Try the first rule if the second rule fails

2019-09-14 04:21发布

问题:

I have defined two sets of identifiers IDENTIFIER_ONE and IDENTIFIER_TWO which are both exculsive subsets of IDENTIFIER. I would like to write a parser such that:

"i1(arg) EOS" can't be parsed (1)
"i2(arg) EOS" can be parsed (2)
"i1(arg) = value EOS" can be parsed (3)
"i2(arg) = value EOS" can be parsed (4)

where i1(resp., i2) belongs to IDENTIFIER_ONE (resp., IDENTIFIER_TWO); arg and value belong to IDENTIFIER. The following parser.mly has already realized all the points I am after, except (4):

identifier:
| IDENTIFIER_ONE { $1 }
| IDENTIFIER_TWO { $1 } 

block_statement_EOS:
| identifier LPAREN identifier RPAREN EQUAL identifier EOS { BSE_Let ($1, $3, $6) }
| IDENTIFIER_TWO LPAREN identifier RPAREN EOS { BSE_I_I ($1, $3) }

Given i1(arg) = value EOS as input, as goal (3) it is correctly read as BSE_Let (i1, arg, value). However, given i2(arg) = value EOS as input, it stops the parsing after reading EQUAL. I guess it is because once the parse meets i2(arg), it goes to the 2nd rule of block_statement_EOS, and later EQUAL can't be parsed.

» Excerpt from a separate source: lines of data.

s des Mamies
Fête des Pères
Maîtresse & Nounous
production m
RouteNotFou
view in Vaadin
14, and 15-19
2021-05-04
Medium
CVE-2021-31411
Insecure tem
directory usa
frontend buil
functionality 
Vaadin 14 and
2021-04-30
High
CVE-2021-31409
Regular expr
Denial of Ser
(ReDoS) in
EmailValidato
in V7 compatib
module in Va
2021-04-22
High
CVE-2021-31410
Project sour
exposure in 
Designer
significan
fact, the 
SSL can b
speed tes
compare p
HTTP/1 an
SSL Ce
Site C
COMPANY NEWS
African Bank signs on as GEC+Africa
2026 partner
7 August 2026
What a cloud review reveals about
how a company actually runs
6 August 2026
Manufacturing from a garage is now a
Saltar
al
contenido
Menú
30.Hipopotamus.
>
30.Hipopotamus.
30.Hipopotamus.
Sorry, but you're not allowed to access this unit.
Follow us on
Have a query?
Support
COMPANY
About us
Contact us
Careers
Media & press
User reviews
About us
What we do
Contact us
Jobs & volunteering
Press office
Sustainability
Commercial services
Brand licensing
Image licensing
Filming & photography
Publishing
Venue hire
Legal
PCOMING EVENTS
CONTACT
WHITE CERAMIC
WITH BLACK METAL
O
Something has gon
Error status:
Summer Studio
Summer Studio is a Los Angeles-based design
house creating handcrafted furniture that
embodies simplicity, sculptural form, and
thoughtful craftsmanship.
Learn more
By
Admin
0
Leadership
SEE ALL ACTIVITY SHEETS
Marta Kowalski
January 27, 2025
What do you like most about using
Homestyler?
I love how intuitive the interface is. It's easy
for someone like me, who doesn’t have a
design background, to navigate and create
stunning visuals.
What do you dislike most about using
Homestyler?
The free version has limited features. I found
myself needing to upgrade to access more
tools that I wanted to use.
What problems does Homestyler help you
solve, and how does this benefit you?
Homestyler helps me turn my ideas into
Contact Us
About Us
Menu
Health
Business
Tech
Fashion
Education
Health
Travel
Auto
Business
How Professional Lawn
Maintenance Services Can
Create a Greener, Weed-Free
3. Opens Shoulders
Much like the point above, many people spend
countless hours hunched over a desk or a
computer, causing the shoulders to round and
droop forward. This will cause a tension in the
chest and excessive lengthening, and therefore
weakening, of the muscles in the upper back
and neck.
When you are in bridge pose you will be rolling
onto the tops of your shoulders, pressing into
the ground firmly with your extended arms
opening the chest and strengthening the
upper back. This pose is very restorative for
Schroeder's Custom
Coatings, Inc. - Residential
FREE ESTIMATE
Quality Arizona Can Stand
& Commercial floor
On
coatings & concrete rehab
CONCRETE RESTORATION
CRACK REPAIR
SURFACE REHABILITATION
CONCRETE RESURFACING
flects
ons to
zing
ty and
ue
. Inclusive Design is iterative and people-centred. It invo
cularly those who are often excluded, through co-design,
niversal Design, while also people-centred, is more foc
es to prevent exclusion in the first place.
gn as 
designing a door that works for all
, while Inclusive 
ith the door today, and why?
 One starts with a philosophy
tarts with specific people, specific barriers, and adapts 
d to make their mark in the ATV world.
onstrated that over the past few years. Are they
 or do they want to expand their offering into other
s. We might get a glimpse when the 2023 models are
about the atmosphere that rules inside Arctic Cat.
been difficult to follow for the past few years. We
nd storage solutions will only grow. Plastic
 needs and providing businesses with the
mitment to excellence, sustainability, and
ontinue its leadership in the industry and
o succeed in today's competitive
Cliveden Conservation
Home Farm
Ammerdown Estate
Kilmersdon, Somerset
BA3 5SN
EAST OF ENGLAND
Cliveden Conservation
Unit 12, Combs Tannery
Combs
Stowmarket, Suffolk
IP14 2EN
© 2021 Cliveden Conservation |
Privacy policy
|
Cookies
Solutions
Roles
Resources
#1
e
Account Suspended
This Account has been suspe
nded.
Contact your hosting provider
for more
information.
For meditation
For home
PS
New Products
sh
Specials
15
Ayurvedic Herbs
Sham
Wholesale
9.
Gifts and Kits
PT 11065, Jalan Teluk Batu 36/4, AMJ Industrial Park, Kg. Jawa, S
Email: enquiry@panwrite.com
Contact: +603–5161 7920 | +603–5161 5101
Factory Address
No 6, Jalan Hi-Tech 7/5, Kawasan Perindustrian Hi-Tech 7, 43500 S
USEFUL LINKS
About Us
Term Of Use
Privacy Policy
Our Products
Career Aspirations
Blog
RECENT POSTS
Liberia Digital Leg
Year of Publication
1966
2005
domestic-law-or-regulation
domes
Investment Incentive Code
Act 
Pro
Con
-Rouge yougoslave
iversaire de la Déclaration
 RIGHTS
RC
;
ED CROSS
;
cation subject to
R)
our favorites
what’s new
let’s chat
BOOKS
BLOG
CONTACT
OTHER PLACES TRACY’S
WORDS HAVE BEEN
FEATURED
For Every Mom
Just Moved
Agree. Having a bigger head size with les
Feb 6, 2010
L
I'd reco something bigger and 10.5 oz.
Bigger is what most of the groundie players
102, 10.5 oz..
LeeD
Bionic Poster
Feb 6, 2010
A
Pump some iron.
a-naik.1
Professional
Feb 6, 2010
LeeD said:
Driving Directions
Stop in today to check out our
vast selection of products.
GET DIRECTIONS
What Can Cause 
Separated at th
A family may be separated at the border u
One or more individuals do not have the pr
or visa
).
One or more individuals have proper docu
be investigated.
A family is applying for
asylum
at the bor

Ideally, I would hope the parser could try the 1st rule of block_statement_EOS if the 2nd rule fails. Could anyone help me to make this possible?

PS: If I write the parser.mly as follows, all the goals can be achieved. Does anyone know why? Additionally I really don't like this workaround, because I do need to write identifier instead of two subsets in many other rules, I would hope a more elegant solution...

block_statement_EOS:
| IDENTIFIER_ONE LPAREN identifier RPAREN EQUAL identifier EOS { BSE_Let ($1, $3, $6) }
| IDENTIFIER_TWO LPAREN identifier RPAREN EQUAL identifier EOS { BSE_Let ($1, $3, $6) }
| IDENTIFIER_TWO LPAREN identifier RPAREN EOS { BSE_I_I ($1, $3) }

回答1:

When your parser encounters an LPAREN after an IDENTIFIER_TWO, it has to decide whether to shift or to reduce:

  • shift: put LPAREN on the stack;
  • reduce: replace IDENTIFIER_TWO, which is on top of the stack, by identifier.

If your parser chooses to shift, it will never reduce this particular IDENTIFIER_TWO into identifier (because this particular IDENTIFIER_TWO will never be on top of the stack again), meaning that it will always reduce the second rule of block_statement_EOS.

If your parser chooses to reduce, it will never reduce the second rule of block_statement_EOS, as this rule starts with IDENTIFIER_TWO and not identifier.

This is why your second version works, because there is no need to choose between shifting and reducing after IDENTIFIER_TWO. The choice is made later, if you wish.